For the employees affected by these closures, the news comes as a disruption during an already uncertain time in the retail industry. The company has not publicly disclosed how many workers will be impacted or what severance or relocation options might be available.
Long-time customers, particularly in the San Francisco area, are losing familiar gathering spots. These aren't just places to grab a morning coffee—they're community anchors where regulars know each other's names and usual orders, where business meetings happen, and where students camp out with laptops for hours.
The question now is what comes next for Peet's. Will the brand focus on fewer, higher-performing locations? Could there be a shift toward more grocery store presence or packaged coffee sales? Might the company invest more heavily in online ordering and delivery partnerships?

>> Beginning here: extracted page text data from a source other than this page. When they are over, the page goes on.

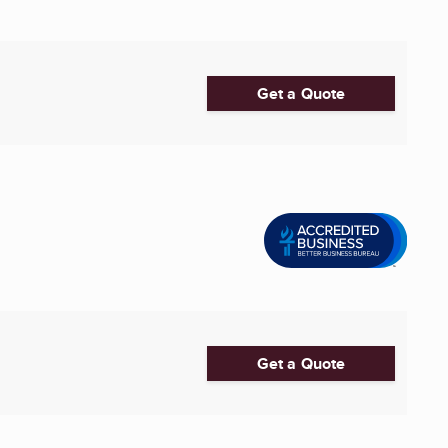
Get a Quote
Get a Quote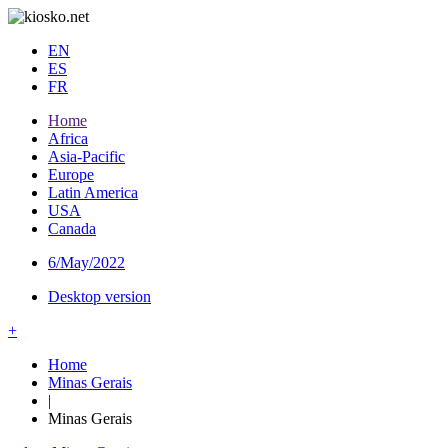
EN
ES
FR
Home
Africa
Asia-Pacific
Europe
Latin America
USA
Canada
6/May/2022
Desktop version
+
Home
Minas Gerais
|
Minas Gerais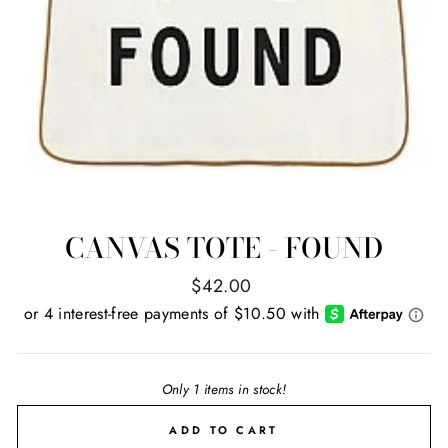
CANVAS TOTE - FOUND
Regular
$42.00
price
Only 1 items in stock!
ADD TO CART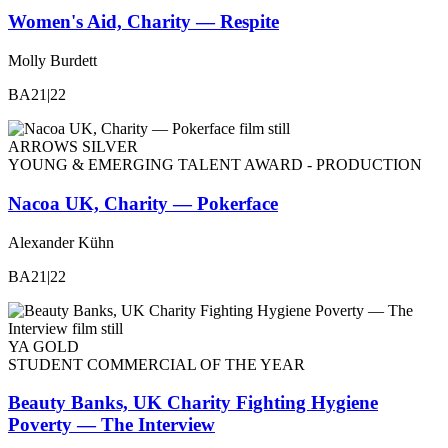
Women's Aid, Charity — Respite
Molly Burdett
BA21|22
ARROWS SILVER
YOUNG & EMERGING TALENT AWARD - PRODUCTION
Nacoa UK, Charity — Pokerface
Alexander Kühn
BA21|22
YA GOLD
STUDENT COMMERCIAL OF THE YEAR
Beauty Banks, UK Charity Fighting Hygiene
Poverty — The Interview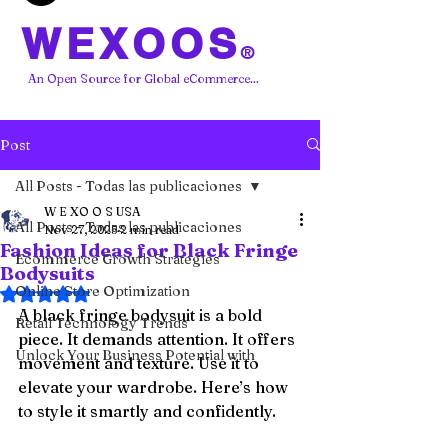
WEXOOS
®
An Open Source for Global eCommerce...
Post
All Posts - Todas las publicaciones
W E XO O S USA
All Posts - Todas las publicaciones
Nov 27, 2025
2 min read
Fashion Ideas for Black Fringe
Ecommerce Growth Strategies
Bodysuits
Online Store Optimization
Rated NaN out of 5 stars.
A black fringe bodysuit is a bold 
Retail Technology Trends
piece. It demands attention. It offers 
Unlock Your Business Potential with
movement and texture. Use it to 
elevate your wardrobe. Here’s how 
to style it smartly and confidently.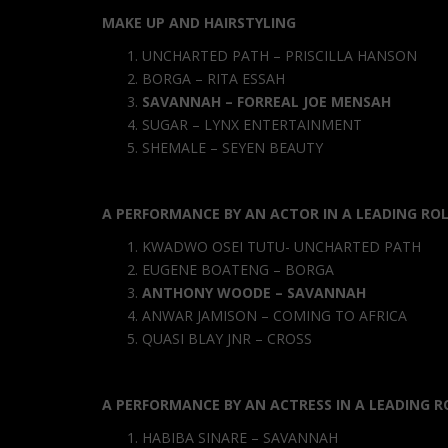
MAKE UP AND HAIRSTYLING
UNCHARTED PATH – PRISCILLA HANSON
BORGA – RITA ESSAH
SAVANNAH – FORREAL JOE MENSAH
SUGAR – LYNX ENTERTAINMENT
SHEMALE – SEYEN BEAUTY
A PERFORMANCE BY AN ACTOR IN A LEADING RO
KWADWO OSEI TUTU- UNCHARTED PATH
EUGENE BOATENG – BORGA
ANTHONY WOODE – SAVANNAH
ANWAR JAMISON – COMING TO AFRICA
QUASI BLAY JNR – CROSS
A PERFORMANCE BY AN ACTRESS IN A LEADING R
HABIBA SINARE – SAVANNAH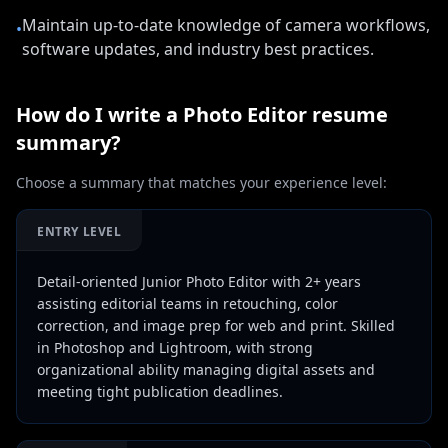
Maintain up-to-date knowledge of camera workflows,
•
software updates, and industry best practices.
How do I write a
Photo Editor
resume
summary?
Choose a summary that matches your experience level:
ENTRY LEVEL
Detail-oriented Junior Photo Editor with 2+ years
assisting editorial teams in retouching, color
correction, and image prep for web and print. Skilled
in Photoshop and Lightroom, with strong
organizational ability managing digital assets and
meeting tight publication deadlines.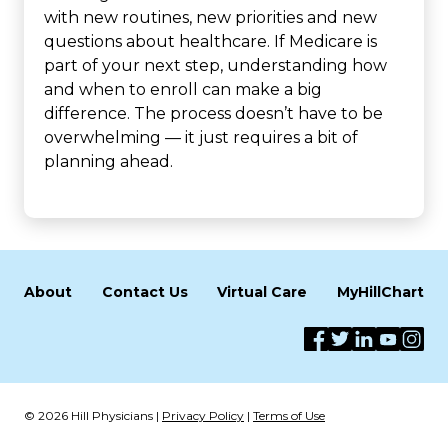
with new routines, new priorities and new
questions about healthcare. If Medicare is
part of your next step, understanding how
and when to enroll can make a big
difference. The process doesn’t have to be
overwhelming — it just requires a bit of
planning ahead.
About
Contact Us
Virtual Care
MyHillChart
© 2026 Hill Physicians |
Privacy Policy
|
Terms of Use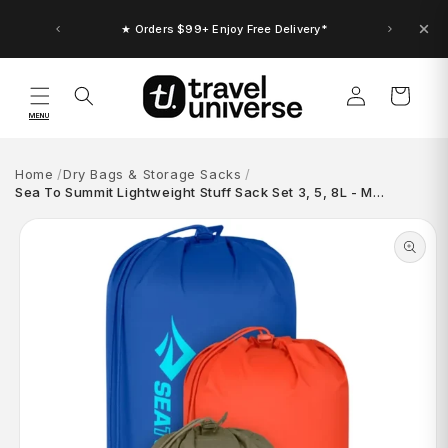
Skip to
content
★ Orders $99+ Enjoy Free Delivery*
Log
Cart
in
MENU
Home
Dry Bags & Storage Sacks
Sea To Summit Lightweight Stuff Sack Set 3, 5, 8L - M…
Skip to
product
information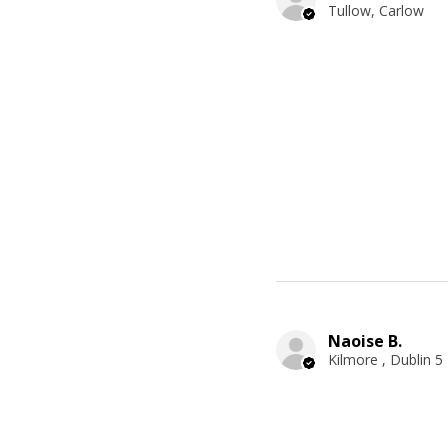
Tullow, Carlow
Naoise B.
Kilmore , Dublin 5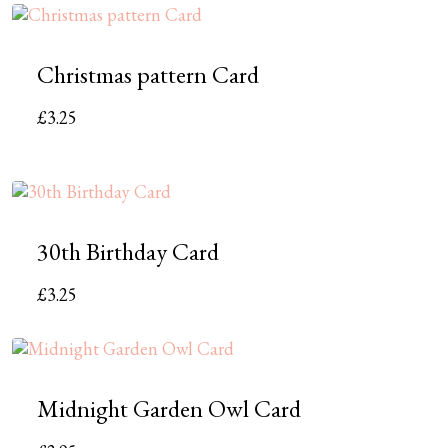
Christmas pattern Card
£
3.25
30th Birthday Card
£
3.25
Midnight Garden Owl Card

The statement from the company hints at future innovation and growth, but specifics remain unclear. What is clear is that Peet's is entering a new chapter—one that looks considerably different from the Berkeley coffee shop Alfred Peet opened nearly 60 years ago.
As the coffee industry continues to evolve, Peet's story serves as a reminder that even heritage brands with devoted followings must adapt to survive. The closures mark the end of an era for some neighborhoods, but the company insists they're a necessary step toward ensuring Peet's remains viable for decades to come.
Whether this gamble pays off will depend on how successfully Peet's can balance its storied past with the demands of a rapidly changing market. For now, customers at the affected locations have just days left to grab their favorite roast before the doors close for good.